**** DATA PROVIDED

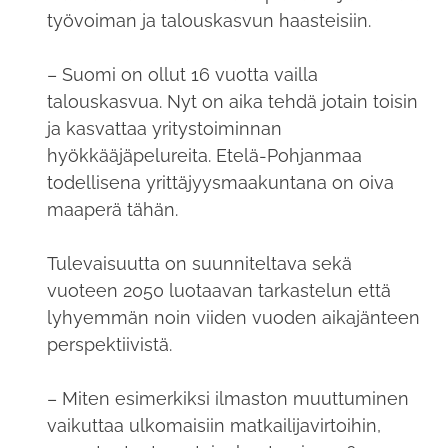
työvoiman ja talouskasvun haasteisiin.
– Suomi on ollut 16 vuotta vailla
talouskasvua. Nyt on aika tehdä jotain toisin
ja kasvattaa yritystoiminnan
hyökkääjäpelureita. Etelä-Pohjanmaa
todellisena yrittäjyysmaakuntana on oiva
maaperä tähän.
Tulevaisuutta on suunniteltava sekä
vuoteen 2050 luotaavan tarkastelun että
lyhyemmän noin viiden vuoden aikajänteen
perspektiivistä.
– Miten esimerkiksi ilmaston muuttuminen
vaikuttaa ulkomaisiin matkailijavirtoihin,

********

> [WHAT YOU SHOULD DO]: Each line from the one containing "maaperä tähän." through the final line of the records must be repeated exactly, with no line added or dropped.

> [THE COMPLETED TASK]:
maaperä tähän.
Tulevaisuutta on suunniteltava sekä
vuoteen 2050 luotaavan tarkastelun että
lyhyemmän noin viiden vuoden aikajänteen
perspektiivistä.
– Miten esimerkiksi ilmaston muuttuminen
vaikuttaa ulkomaisiin matkailijavirtoihin,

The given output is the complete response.